● Task to complete:
Write out the entries below exactly as they stand. Skip every image.

Data in this exercise below:

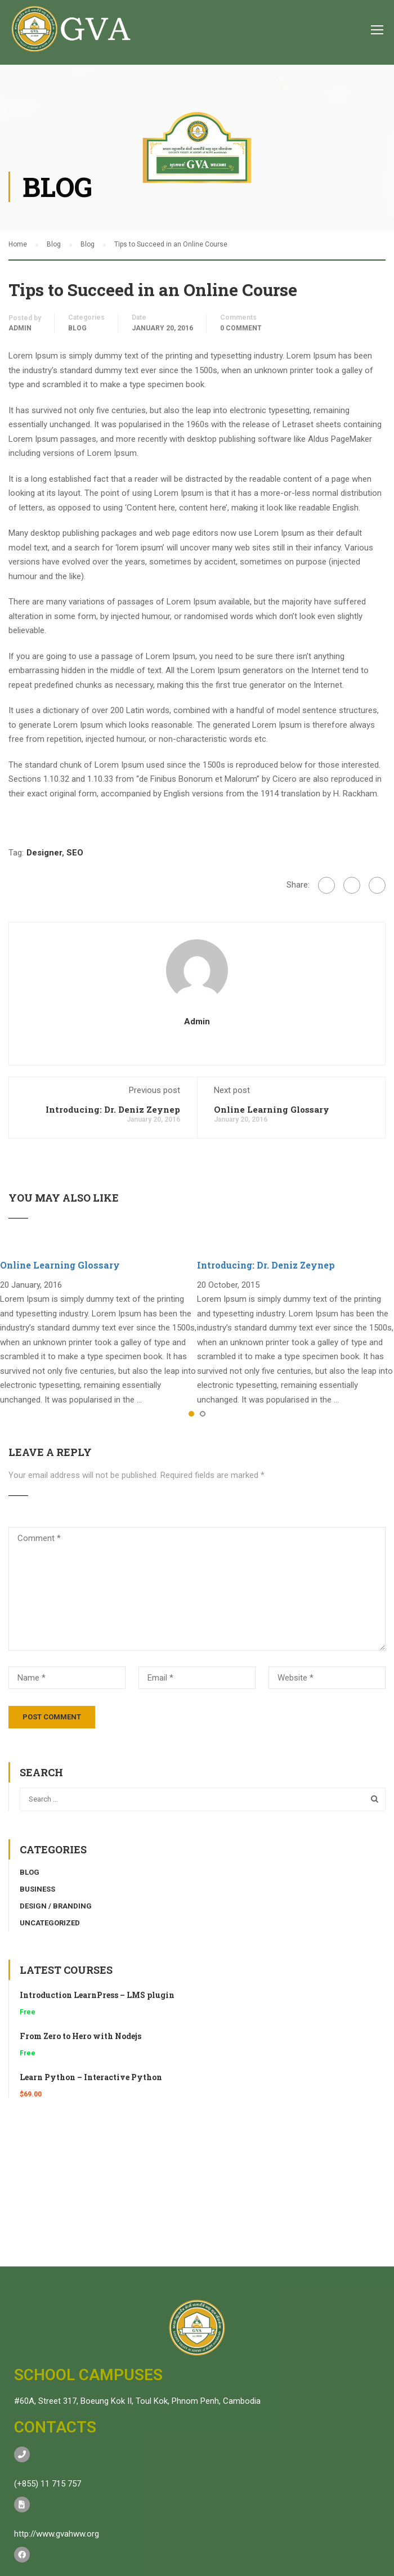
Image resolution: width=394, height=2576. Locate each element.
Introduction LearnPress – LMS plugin (97, 1995)
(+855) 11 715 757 (47, 2484)
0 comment (241, 328)
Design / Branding (56, 1906)
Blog (77, 328)
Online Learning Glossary (271, 1109)
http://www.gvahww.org (56, 2534)
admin (20, 328)
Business (37, 1889)
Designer (44, 853)
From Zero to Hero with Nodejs (80, 2036)
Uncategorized (50, 1923)
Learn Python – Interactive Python (91, 2077)
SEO (74, 853)
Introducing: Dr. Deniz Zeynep (113, 1109)
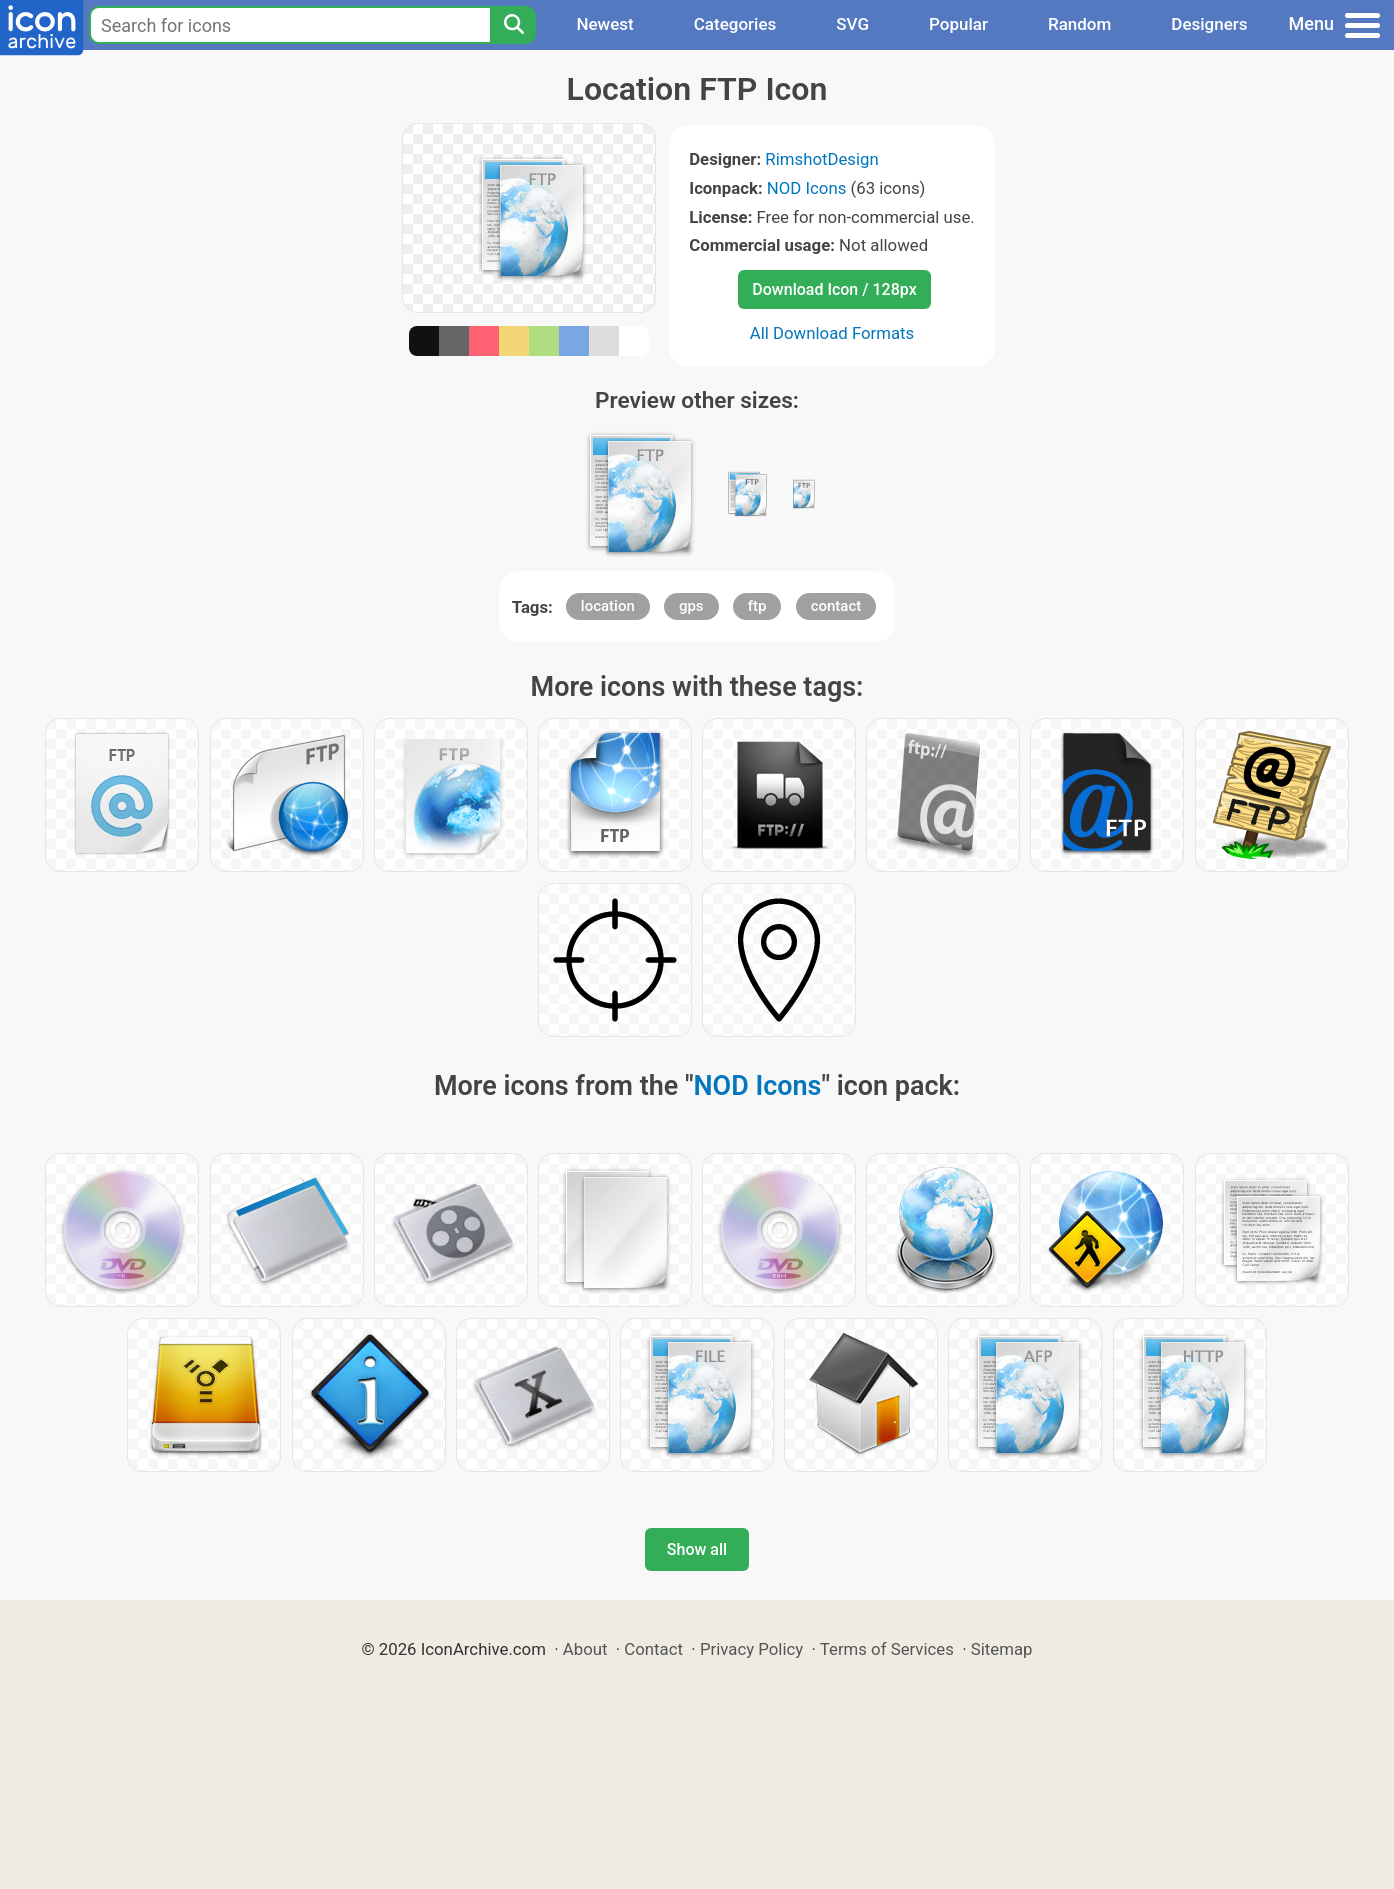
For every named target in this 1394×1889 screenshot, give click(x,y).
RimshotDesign (821, 159)
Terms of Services (887, 1649)
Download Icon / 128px (834, 289)
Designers (1209, 24)
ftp (757, 606)
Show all (697, 1549)
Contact (653, 1649)
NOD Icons (807, 188)
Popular (958, 24)
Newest (604, 24)
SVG (852, 24)
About (585, 1649)
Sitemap (1002, 1649)
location (608, 606)
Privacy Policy (751, 1649)
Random (1079, 24)
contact (836, 606)
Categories (735, 24)
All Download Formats (832, 333)
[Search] (513, 25)
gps (691, 606)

End of Data in this exercise.

● Written response:
Image resolution: width=394, height=2576. Locate each element.
Introduction LearnPress – LMS plugin (97, 1995)
(+855) 11 715 757 (47, 2484)
0 comment (241, 328)
Design / Branding (56, 1906)
Blog (77, 328)
Online Learning Glossary (271, 1109)
http://www.gvahww.org (56, 2534)
admin (20, 328)
Business (37, 1889)
Designer (44, 853)
From Zero to Hero with Nodejs (80, 2036)
Uncategorized (50, 1923)
Learn Python – Interactive Python (91, 2077)
SEO (74, 853)
Introducing: Dr. Deniz Zeynep (113, 1109)
For every named target in this 1394×1889 screenshot, give click(x,y).
RimshotDesign (821, 159)
Terms of Services (887, 1649)
Download Icon / 128px (834, 289)
Designers (1209, 24)
ftp (757, 606)
Show all (697, 1549)
Contact (653, 1649)
NOD Icons (807, 188)
Popular (958, 24)
Newest (604, 24)
SVG (852, 24)
About (585, 1649)
Sitemap (1002, 1649)
location (608, 606)
Privacy Policy (751, 1649)
Random (1079, 24)
contact (836, 606)
Categories (735, 24)
All Download Formats (832, 333)
[Search] (513, 25)
gps (691, 606)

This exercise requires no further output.